In this way, ‘fake news’ is nothing new, contrary to the agonised wailings of those who preside over our public life and have only started to notice it recently. What is perhaps new is that these people are no longer having it their own way in disseminating information/misinformation and controlling what happens in our political life. They have only become bothered about the process now that they have started to lose control over it by losing power.
...Which brings us on to Russia and its apparent attempts to interfere in the Brexit referendum and other Western elections through fake social media accounts and spreading fake news. I used to see tweets from at least one of these accounts pop up in my Twitter timeline quite regularly. ‘David Jones’ from ‘Southampton/Isle of Wight’ was a prolific pro-Brexit tweeter with more than 100,000 followers who apparently only tweeted during Russian office hours and when unmasked as a ‘Kremlin stooge’ promptly went private on his/her account.
I never engaged with this account, always finding it a little odd: maybe too prolific, too well organised and well-crafted for an ordinary human being. It fitted in rather too well, appealing to a right-wing social media consensus while not showing any of the real life presence that you would expect of someone so dedicated, articulate and popular in these circles (which aren’t blessed with many such people).
The subject of fake Russian tweets has been getting more and more attention on both sides of the Atlantic. Yesterday, The Times led with a story about how “Russian Twitter accounts posted more than 45,000 messages about Brexit in 48 hours during last year’s referendum in an apparently co-ordinated attempt to sow discord.” This was quickly subsumed into a gathering liberal-left narrative that Brexit was somehow the result of a Russian conspiracy and that Brexit voters were dupes, although some were a little more sanguine, with the Blairite commentator John Rentoul tweeting,
This story seems to say 6k Russian tweets on 23 June and 39k on 24 June. Not totally efficient attempt to swing #EUref https://t.co/kQ20x6EKG1— John Rentoul (@JohnRentoul) 15 November 2017
I'm more concerned about the David Joneses of this world, who manage to build up a large, trusting following over a long period of time. No doubt, this account would have helped drag some people over to the Brexit side during the months before the vote by helping build up a weight of force behind the Brexit cause that mainstream civil society was failing to provide for the most part.

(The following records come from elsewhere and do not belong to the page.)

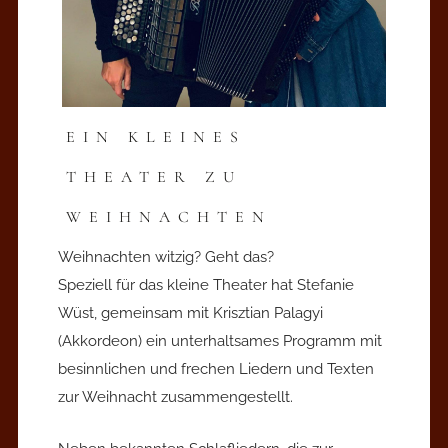
EIN KLEINES
THEATER ZU
WEIHNACHTEN
Weihnachten witzig? Geht das?
Speziell für das kleine Theater hat Stefanie
Wüst, gemeinsam mit Krisztian Palagyi
(Akkordeon) ein unterhaltsames Programm mit
besinnlichen und frechen Liedern und Texten
zur Weihnacht zusammengestellt.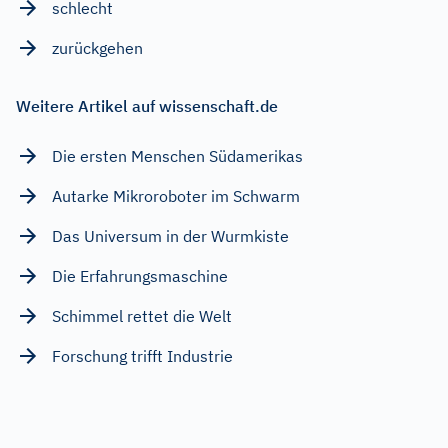
schlecht
zurückgehen
Weitere Artikel auf wissenschaft.de
Die ersten Menschen Südamerikas
Autarke Mikroroboter im Schwarm
Das Universum in der Wurmkiste
Die Erfahrungsmaschine
Schimmel rettet die Welt
Forschung trifft Industrie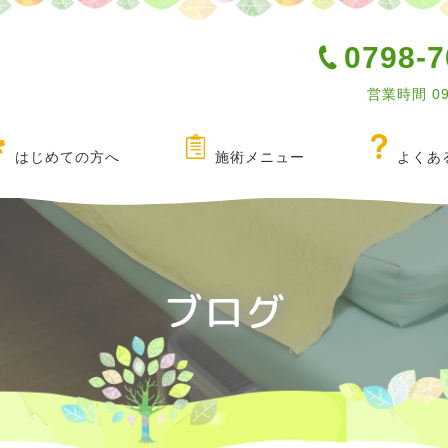
0798-7
営業時間 0
はじめての方へ
施術メニュー
よくあ
ブログ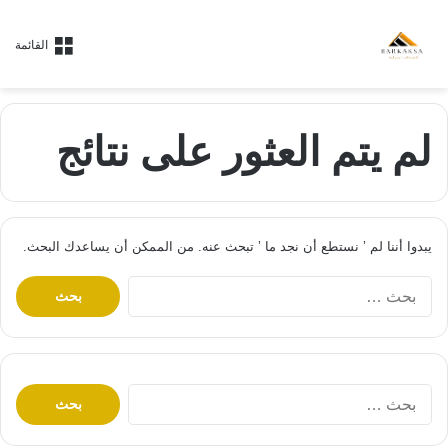
القائمة
لم يتم العثور على نتائج
يبدوا أننا لم ’ نستطع أن نجد ما ’ تبحث عنه. من الممكن أن يساعدك البحث.
ا
ل
ب
ح
ث
ع
ا
ن
ل
:
ب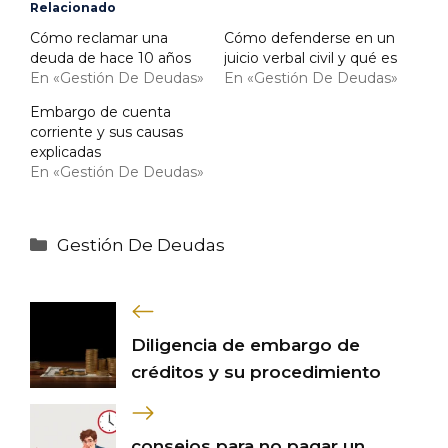
Relacionado
Cómo reclamar una
Cómo defenderse en un
deuda de hace 10 años
juicio verbal civil y qué es
En «Gestión De Deudas»
En «Gestión De Deudas»
Embargo de cuenta
corriente y sus causas
explicadas
En «Gestión De Deudas»
Categorías
Gestión De Deudas
Diligencia de embargo de
créditos y su procedimiento
consejos para no pagar un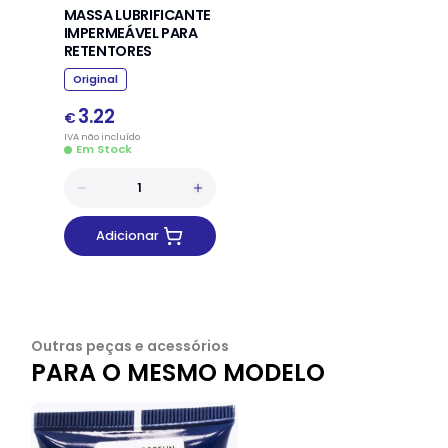
MASSA LUBRIFICANTE
IMPERMEÁVEL PARA
RETENTORES
Original
3.22
€
IVA
não
incluído
Em Stock
Adicionar
Outras peças e acessórios
PARA O MESMO MODELO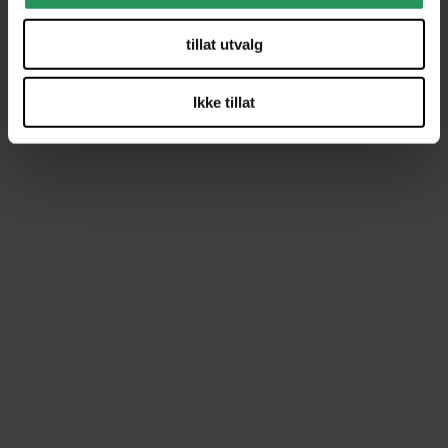
Anbefalt pris
3 569,-
tillat utvalg
Ikke tillat
Mer fra
&Tradition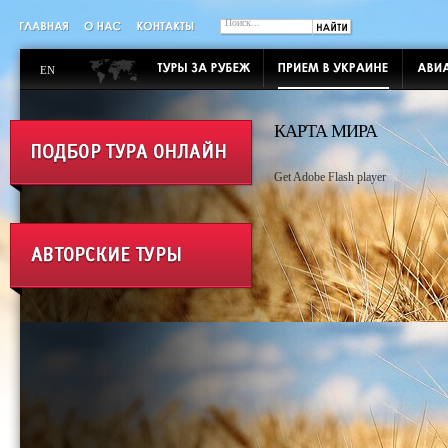
EN
КАРТА МИРА
Get Adobe Flash player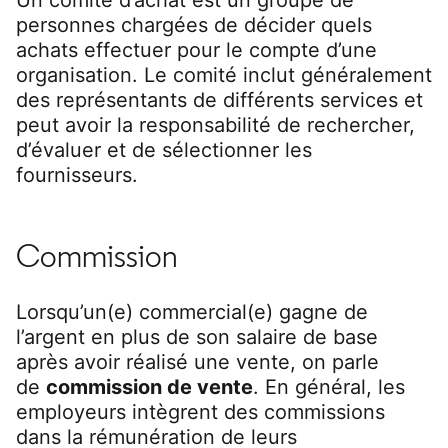
personnes chargées de décider quels
achats effectuer pour le compte d’une
organisation. Le comité inclut généralement
des représentants de différents services et
peut avoir la responsabilité de rechercher,
d’évaluer et de sélectionner les
fournisseurs.
Commission
Lorsqu’un(e) commercial(e) gagne de
l’argent en plus de son salaire de base
après avoir réalisé une vente, on parle
de
commission de vente
. En général, les
employeurs intègrent des commissions
dans la rémunération de leurs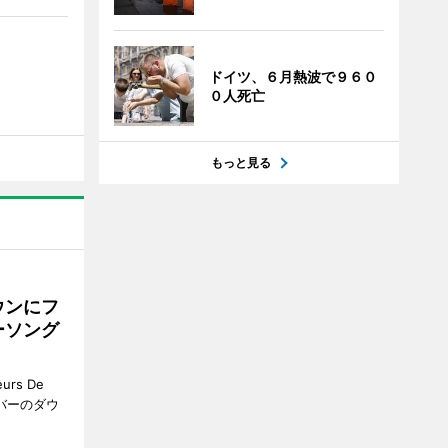
ドイツ、６月熱波で９６０
０人死亡
もっと見る
ウンにフ
ーソング
rs De
クーバーのダウ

This is a concern, but I find it difficult to get excited about it. Why? Because this sort of activity pales compared to the weight of political power mobilised by other international sources against Brexit, of which Obama is just one example. The IMF, the United Nations, the G20, international investment banks, seemingly the whole of the global Establishment was waged on one side, in an overseeing posture, demanding the British people do what they are told.
You might argue that they were doing so in plain sight and employing evidence to back up their demands, but this ‘evidence’ was typically the evidence of prediction. In order to present an anti-Brexit case, they predicted that Brexit would be a disaster. This power of prediction, wedded to their privileged access to the public through government news machines and the mainstream media, confers more than a degree of control over what can appear in the public sphere and how courses of action can appear to be attractive and unattractive.
In this way politics and opinion comes to appear in the guise of knowledge and fact, which apparently cannot be challenged.
But, as we might see with Obama, knowledge of the future is a contradiction in terms. There is a dishonesty here, but it is an officially-approved dishonesty, one which gets platforms and podiums and mass media coverage and red carpets rolled out for it on a daily basis.
It is the dishonesty of a global Establishment, against which the dishonesties of a few clever Russians tweeting fake news from St Petersburg troll farms seems a concern, but trivial.